Le second lac surgit sans crier gare. Soya. D'après leur guide, ce nom signifiait "l'ombre". Une ombre douce, posée comme un voile sur l'eau, qui accentuait la singularité du lieu. Protégé par les grandes falaises, Soya paraissait plus discret, plus mystérieux. Ses rives boisées semblaient retenir leur souffle. Aucune clarté turquoise ni galets visibles sous l'eau : la surface était lisse, impénétrable comme si elle renfermait un secret bien gardé.
Fanny ralentit le pas. Ce silence, différent du précédent, l'invitait non à la contemplation mais à une écoute plus intime qu'elle s'offrit sans mot, assise en tailleur au bord de l'eau.
Le vent souleva quelques mèches de ses cheveux qu'elle dompta en les replaçant délicatement derrière ses oreilles. Elle effleura du bout des doigts la surface sombre et envoûtante de Soya, provoquant de frêles ondulations qui s'estompèrent dans un ballet mécanique. Elle se pencha vers le lac. Son reflet, une silhouette floue, l'ébauche de son âme qui peinait à se découper sur la surface. Elle songea à sa vie, à cette version d'elle-même qu'elle avait patiemment façonnée, qu'elle avait mis des années à forger de la manière la plus nette possible, et pourtant, elle ne se reconnaissait plus.

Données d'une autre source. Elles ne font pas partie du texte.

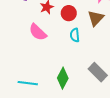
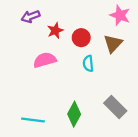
pink semicircle: (38, 32) -> (45, 60), turned 120

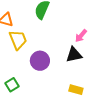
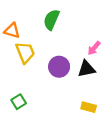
purple circle: (40, 61) -> (59, 67), moved

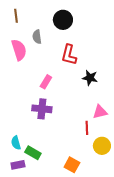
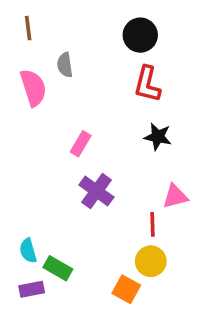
black circle: (63, 20) -> (140, 35), moved
red L-shape: (69, 55) -> (147, 84), moved
purple cross: (42, 109) -> (96, 191), moved, turned 30
yellow circle: (102, 146) -> (151, 261), moved

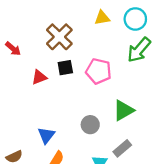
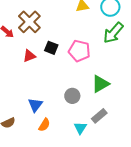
brown cross: (59, 37) -> (29, 22), moved
black square: (65, 68) -> (51, 48), turned 32

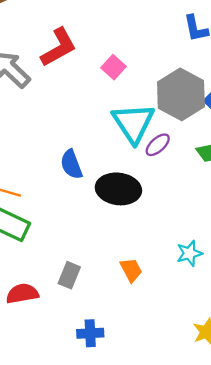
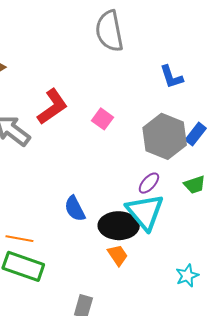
cyan triangle: (133, 123) -> (145, 212), moved
orange trapezoid: (131, 270) -> (118, 255), moved

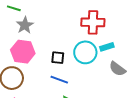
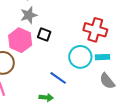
black square: (58, 58) -> (44, 35), moved
blue line: (59, 80) -> (58, 78), moved

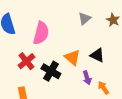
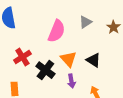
pink semicircle: (41, 33) -> (56, 31), moved
purple arrow: (87, 78) -> (71, 81), moved

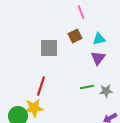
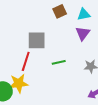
gray square: (49, 48) -> (37, 40), moved
green line: (87, 87) -> (59, 62), moved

Et soudain, une image lui revint.
Un autre lac. Serre-Ponçon.
Le lac de son enfance était celui de ses premières confidences, de son premier baiser volé, celui qui avait accompagné les foulées fuyantes de son père, sa folie douce et parfois imprévisible. Il avait également été le théâtre de ses déjeuners improvisés, de ses baignades d'été, de ses fous rires aux côtés de Kate et de ses frères.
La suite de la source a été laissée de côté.